◆ Task goal
Produce a verbatim copy of the following records, leaving out all pictures.

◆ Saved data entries
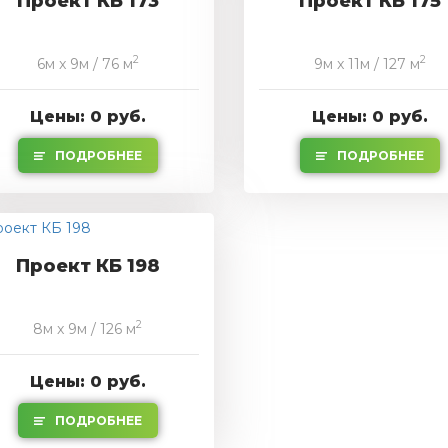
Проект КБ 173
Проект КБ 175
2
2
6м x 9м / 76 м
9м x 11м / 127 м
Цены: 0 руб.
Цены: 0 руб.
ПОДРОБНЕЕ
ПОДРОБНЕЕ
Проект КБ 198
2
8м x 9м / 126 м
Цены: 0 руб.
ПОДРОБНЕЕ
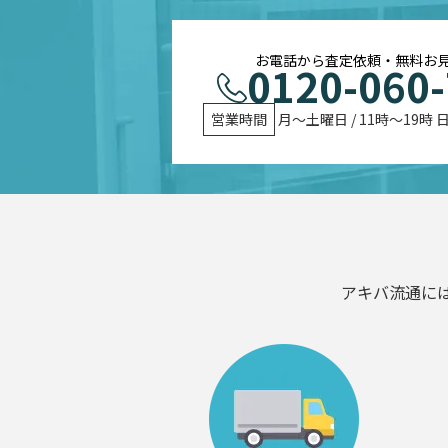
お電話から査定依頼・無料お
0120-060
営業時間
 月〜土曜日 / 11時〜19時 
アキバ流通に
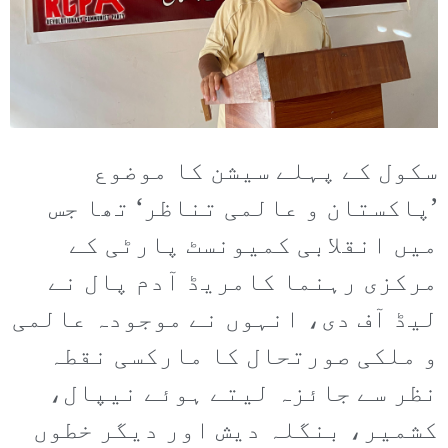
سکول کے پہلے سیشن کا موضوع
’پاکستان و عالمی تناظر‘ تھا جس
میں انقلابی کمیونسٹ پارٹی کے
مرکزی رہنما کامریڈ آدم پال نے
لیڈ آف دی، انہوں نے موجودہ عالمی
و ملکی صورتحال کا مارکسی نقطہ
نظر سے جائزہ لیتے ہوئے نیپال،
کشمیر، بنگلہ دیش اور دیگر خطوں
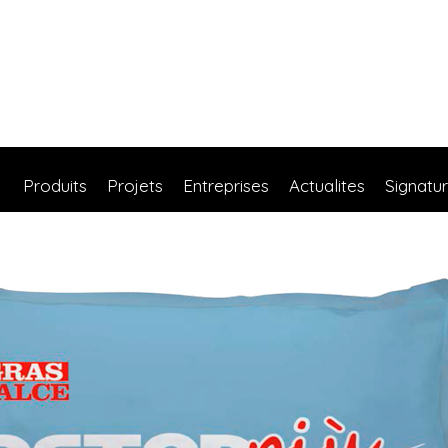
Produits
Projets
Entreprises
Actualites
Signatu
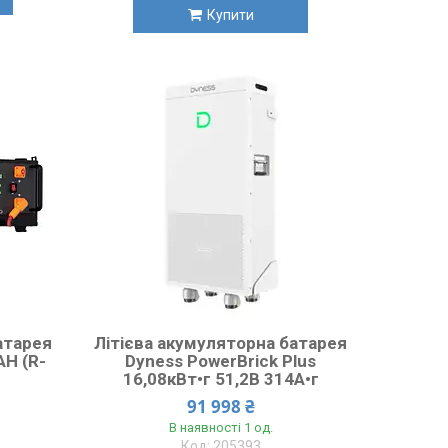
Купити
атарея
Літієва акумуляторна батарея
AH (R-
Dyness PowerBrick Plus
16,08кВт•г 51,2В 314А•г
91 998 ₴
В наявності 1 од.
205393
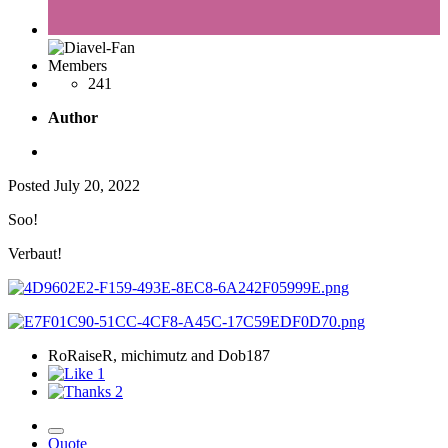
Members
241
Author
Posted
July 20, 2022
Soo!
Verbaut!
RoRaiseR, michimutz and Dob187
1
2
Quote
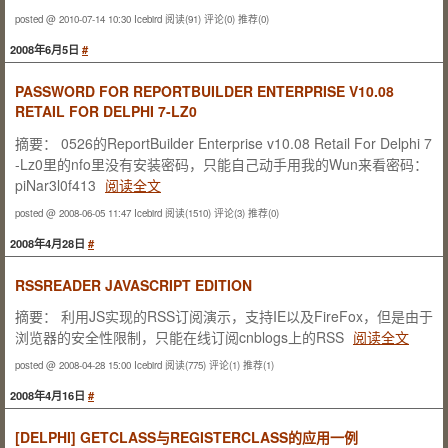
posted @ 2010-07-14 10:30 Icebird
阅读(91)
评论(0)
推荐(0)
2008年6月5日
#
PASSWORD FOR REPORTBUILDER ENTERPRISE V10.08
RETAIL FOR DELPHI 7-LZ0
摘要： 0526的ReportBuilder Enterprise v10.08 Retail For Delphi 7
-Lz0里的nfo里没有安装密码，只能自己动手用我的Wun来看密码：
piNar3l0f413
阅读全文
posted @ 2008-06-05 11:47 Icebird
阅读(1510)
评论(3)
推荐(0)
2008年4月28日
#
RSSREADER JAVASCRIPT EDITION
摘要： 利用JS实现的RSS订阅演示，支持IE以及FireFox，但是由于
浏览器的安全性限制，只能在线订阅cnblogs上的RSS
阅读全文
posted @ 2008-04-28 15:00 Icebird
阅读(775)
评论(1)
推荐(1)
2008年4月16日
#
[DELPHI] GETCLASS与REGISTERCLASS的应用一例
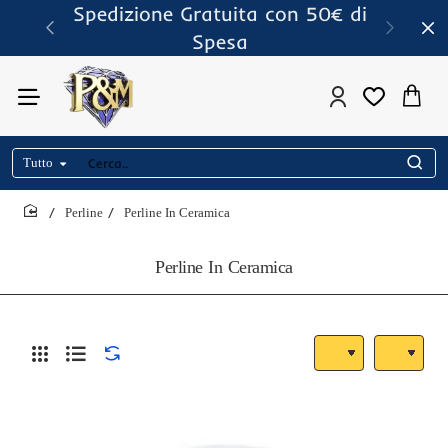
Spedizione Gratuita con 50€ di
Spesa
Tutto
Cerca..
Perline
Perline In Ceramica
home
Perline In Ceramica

◆ Task output
Проект КБ 173
Проект КБ 175
2
2
6м x 9м / 76 м
9м x 11м / 127 м
Цены: 0 руб.
Цены: 0 руб.
ПОДРОБНЕЕ
ПОДРОБНЕЕ
Проект КБ 198
2
8м x 9м / 126 м
Цены: 0 руб.
ПОДРОБНЕЕ
お電話から査定依頼・無料お
0120-060
営業時間
 月〜土曜日 / 11時〜19時 
アキバ流通に
سکول کے پہلے سیشن کا موضوع
’پاکستان و عالمی تناظر‘ تھا جس
میں انقلابی کمیونسٹ پارٹی کے
مرکزی رہنما کامریڈ آدم پال نے
لیڈ آف دی، انہوں نے موجودہ عالمی
و ملکی صورتحال کا مارکسی نقطہ
نظر سے جائزہ لیتے ہوئے نیپال،
کشمیر، بنگلہ دیش اور دیگر خطوں
Produits
Projets
Entreprises
Actualites
Signatu
Купити
атарея
Літієва акумуляторна батарея
AH (R-
Dyness PowerBrick Plus
16,08кВт•г 51,2В 314А•г
91 998 ₴
В наявності 1 од.
205393
Members
241
Author
Posted
July 20, 2022
Soo!
Verbaut!
RoRaiseR, michimutz and Dob187
1
2
Quote
posted @ 2010-07-14 10:30 Icebird
阅读(91)
评论(0)
推荐(0)
2008年6月5日
#
PASSWORD FOR REPORTBUILDER ENTERPRISE V10.08
RETAIL FOR DELPHI 7-LZ0
摘要： 0526的ReportBuilder Enterprise v10.08 Retail For Delphi 7
-Lz0里的nfo里没有安装密码，只能自己动手用我的Wun来看密码：
piNar3l0f413
阅读全文
posted @ 2008-06-05 11:47 Icebird
阅读(1510)
评论(3)
推荐(0)
2008年4月28日
#
RSSREADER JAVASCRIPT EDITION
摘要： 利用JS实现的RSS订阅演示，支持IE以及FireFox，但是由于
浏览器的安全性限制，只能在线订阅cnblogs上的RSS
阅读全文
posted @ 2008-04-28 15:00 Icebird
阅读(775)
评论(1)
推荐(1)
2008年4月16日
#
[DELPHI] GETCLASS与REGISTERCLASS的应用一例
Spedizione Gratuita con 50€ di
Spesa
Tutto
Cerca..
Perline
Perline In Ceramica
home
Perline In Ceramica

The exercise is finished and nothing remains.